**What the exercise asks**
Print the line that contains "Identify all the", then every line after it until the entries end, exactly as they read; do not include pictures.
··· Provided data ···
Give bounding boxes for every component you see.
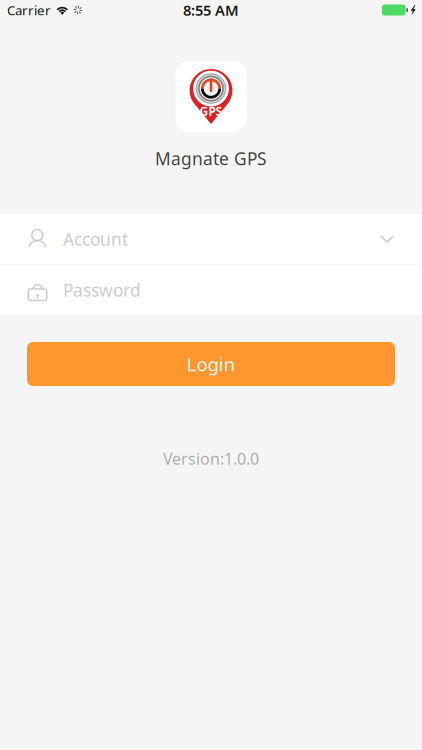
button[interactable]: Choose saved account [359,214,422,264]
staticText: GPS [200,103,222,119]
staticText: 8:55 AM [183,0,239,20]
staticText: Carrier [7,1,51,19]
button[interactable]: Login [27,342,395,386]
staticText: Account [63,228,128,250]
staticText: Magnate GPS [155,147,267,170]
staticText: Version:1.0.0 [163,448,259,469]
staticText: Login [186,352,236,376]
staticText: Password [63,278,141,302]
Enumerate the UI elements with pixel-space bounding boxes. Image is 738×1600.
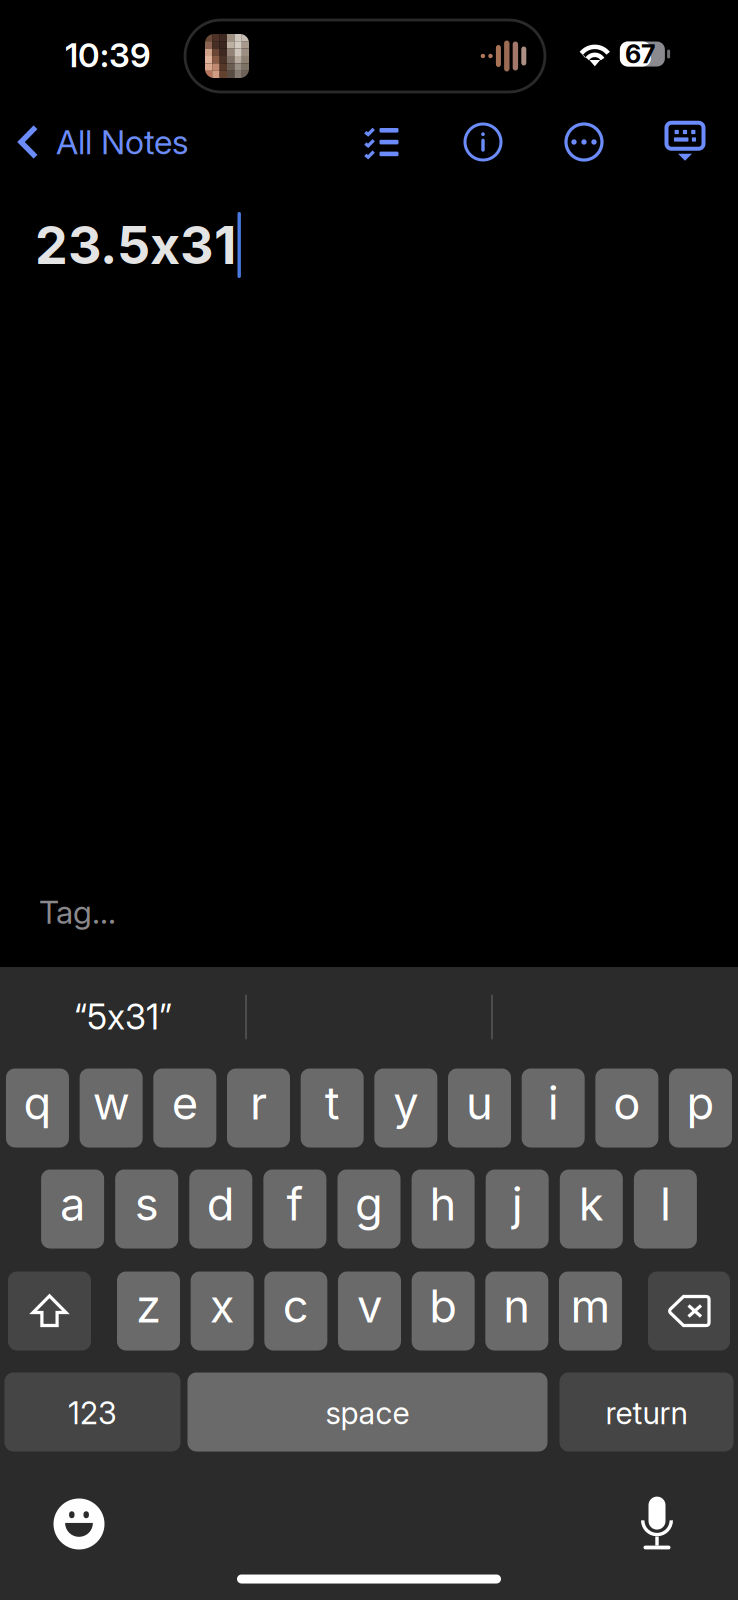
staticText: j <box>512 1177 523 1232</box>
button[interactable]: p <box>669 1068 732 1148</box>
button[interactable]: Dictate <box>623 1489 691 1557</box>
button[interactable]: Delete <box>648 1272 730 1350</box>
button[interactable]: “5x31” <box>0 967 246 1067</box>
staticText: e <box>172 1076 198 1130</box>
button[interactable]: u <box>448 1068 511 1148</box>
button[interactable]: g <box>338 1170 400 1248</box>
staticText: s <box>135 1177 159 1232</box>
button[interactable]: Emoji <box>45 1490 113 1558</box>
button[interactable]: e <box>153 1068 216 1148</box>
button[interactable]: l <box>634 1170 697 1248</box>
button[interactable]: o <box>595 1068 658 1148</box>
staticText: a <box>60 1177 85 1232</box>
button[interactable]: j <box>486 1170 549 1248</box>
button[interactable]: a <box>41 1170 104 1248</box>
button[interactable]: Checklist <box>353 114 409 170</box>
button[interactable]: h <box>412 1170 475 1248</box>
staticText: 10:39 <box>65 35 151 75</box>
button[interactable]: r <box>227 1068 290 1148</box>
staticText: 67 <box>625 39 656 69</box>
button[interactable]: n <box>485 1272 548 1350</box>
staticText: d <box>207 1177 235 1232</box>
staticText: p <box>686 1076 714 1130</box>
staticText: “5x31” <box>74 996 172 1038</box>
button[interactable]: Shift <box>8 1272 91 1350</box>
staticText: o <box>613 1076 640 1130</box>
staticText: l <box>660 1177 671 1232</box>
staticText: i <box>548 1076 559 1130</box>
button[interactable]: i <box>522 1068 585 1148</box>
button[interactable]: q <box>6 1068 69 1148</box>
staticText: t <box>325 1076 340 1130</box>
staticText: f <box>286 1177 303 1232</box>
button[interactable]: k <box>560 1170 623 1248</box>
button[interactable]: m <box>559 1272 622 1350</box>
staticText: g <box>355 1177 383 1232</box>
staticText: All Notes <box>56 122 189 162</box>
staticText: q <box>24 1076 52 1130</box>
staticText: r <box>250 1076 267 1130</box>
button[interactable]: b <box>412 1272 475 1350</box>
button[interactable]: f <box>263 1170 326 1248</box>
staticText: n <box>503 1279 530 1334</box>
button[interactable]: All Notes <box>18 114 218 170</box>
staticText: 123 <box>68 1394 117 1432</box>
staticText: v <box>357 1279 382 1334</box>
button[interactable]: 123 <box>4 1372 180 1452</box>
staticText: y <box>393 1076 418 1130</box>
staticText: return <box>606 1394 688 1432</box>
button[interactable]: space <box>188 1372 548 1452</box>
staticText: x <box>210 1279 235 1334</box>
button[interactable]: Hide Keyboard <box>657 114 713 170</box>
button[interactable]: return <box>560 1372 734 1452</box>
button[interactable]: t <box>301 1068 364 1148</box>
button[interactable]: y <box>374 1068 437 1148</box>
button[interactable]: More <box>556 114 612 170</box>
staticText: u <box>466 1076 493 1130</box>
staticText: b <box>429 1279 457 1334</box>
button[interactable]: c <box>264 1272 327 1350</box>
staticText: m <box>570 1279 610 1334</box>
button[interactable]: Info <box>455 114 511 170</box>
button[interactable]: x <box>191 1272 254 1350</box>
button[interactable]: v <box>338 1272 401 1350</box>
staticText: 23.5x31 <box>35 214 236 276</box>
staticText: h <box>430 1177 457 1232</box>
staticText: w <box>93 1076 130 1130</box>
button[interactable]: s <box>115 1170 178 1248</box>
button[interactable]: w <box>80 1068 143 1148</box>
button[interactable]: d <box>189 1170 252 1248</box>
staticText: space <box>326 1394 410 1432</box>
button[interactable]: z <box>117 1272 180 1350</box>
staticText: c <box>283 1279 309 1334</box>
staticText: Tag... <box>39 893 116 931</box>
staticText: z <box>136 1279 161 1334</box>
staticText: k <box>579 1177 604 1232</box>
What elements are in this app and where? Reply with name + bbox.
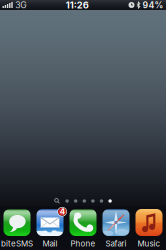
staticText: Mail [42,239,58,248]
staticText: 94% [142,0,164,10]
button[interactable]: Music [132,209,166,248]
staticText: 11:26 [66,0,89,11]
button[interactable]: Safari [100,209,132,248]
staticText: biteSMS [1,239,33,248]
staticText: 3G [15,0,26,10]
button[interactable]: 4 [34,209,66,248]
staticText: Safari [106,239,126,248]
button[interactable]: biteSMS [0,209,34,248]
button[interactable]: Phone [66,209,100,248]
staticText: Music [138,239,160,248]
staticText: 4 [60,207,65,216]
staticText: Phone [70,239,96,248]
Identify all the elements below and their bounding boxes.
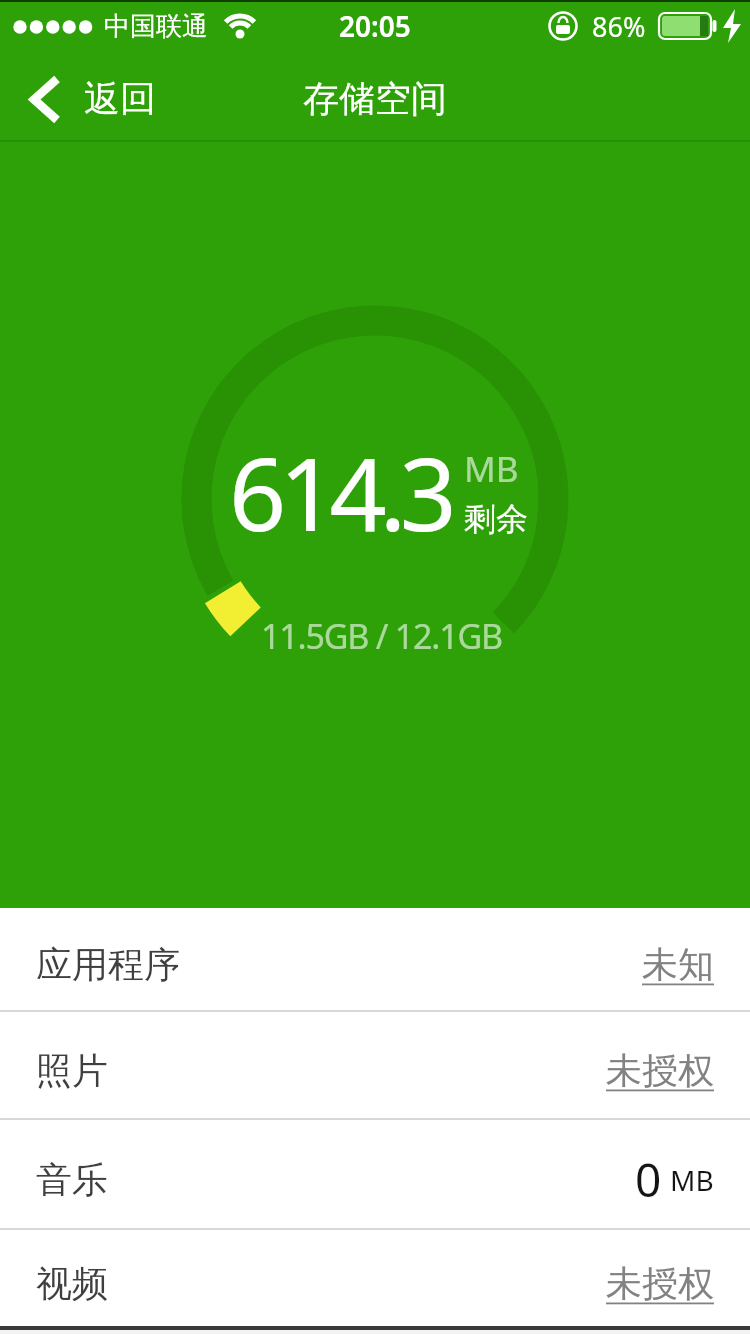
- staticText: 照片: [36, 1048, 108, 1093]
- staticText: MB: [464, 445, 519, 493]
- staticText: 中国联通: [104, 10, 208, 43]
- staticText: 应用程序: [36, 942, 180, 987]
- staticText: 0: [635, 1148, 662, 1211]
- staticText: 11.5GB / 12.1GB: [261, 613, 502, 659]
- staticText: 未知: [642, 942, 714, 987]
- staticText: 存储空间: [303, 76, 447, 121]
- staticText: 86%: [592, 8, 646, 45]
- staticText: 视频: [36, 1261, 108, 1306]
- button[interactable]: 应用程序: [0, 908, 750, 1010]
- button[interactable]: 照片: [0, 1012, 750, 1118]
- staticText: MB: [670, 1161, 714, 1199]
- staticText: 未授权: [606, 1048, 714, 1093]
- button[interactable]: 音乐: [0, 1120, 750, 1228]
- button[interactable]: 视频: [0, 1230, 750, 1326]
- staticText: 614.3: [229, 424, 450, 560]
- staticText: 20:05: [339, 7, 411, 45]
- staticText: 剩余: [464, 499, 528, 539]
- staticText: 未授权: [606, 1261, 714, 1306]
- staticText: 返回: [84, 76, 156, 121]
- staticText: 音乐: [36, 1157, 108, 1202]
- button[interactable]: 返回: [24, 54, 156, 142]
···
**Solved problem**
Identify all the elements below and their bounding boxes.
- staticText: 照片: [36, 1048, 108, 1093]
- staticText: MB: [464, 445, 519, 493]
- staticText: 中国联通: [104, 10, 208, 43]
- staticText: 应用程序: [36, 942, 180, 987]
- staticText: 0: [635, 1148, 662, 1211]
- staticText: 11.5GB / 12.1GB: [261, 613, 502, 659]
- staticText: 未知: [642, 942, 714, 987]
- staticText: 存储空间: [303, 76, 447, 121]
- staticText: 86%: [592, 8, 646, 45]
- staticText: 视频: [36, 1261, 108, 1306]
- button[interactable]: 应用程序: [0, 908, 750, 1010]
- button[interactable]: 照片: [0, 1012, 750, 1118]
- staticText: MB: [670, 1161, 714, 1199]
- staticText: 未授权: [606, 1048, 714, 1093]
- button[interactable]: 音乐: [0, 1120, 750, 1228]
- button[interactable]: 视频: [0, 1230, 750, 1326]
- staticText: 614.3: [229, 424, 450, 560]
- staticText: 20:05: [339, 7, 411, 45]
- staticText: 剩余: [464, 499, 528, 539]
- staticText: 未授权: [606, 1261, 714, 1306]
- staticText: 返回: [84, 76, 156, 121]
- staticText: 音乐: [36, 1157, 108, 1202]
- button[interactable]: 返回: [24, 54, 156, 142]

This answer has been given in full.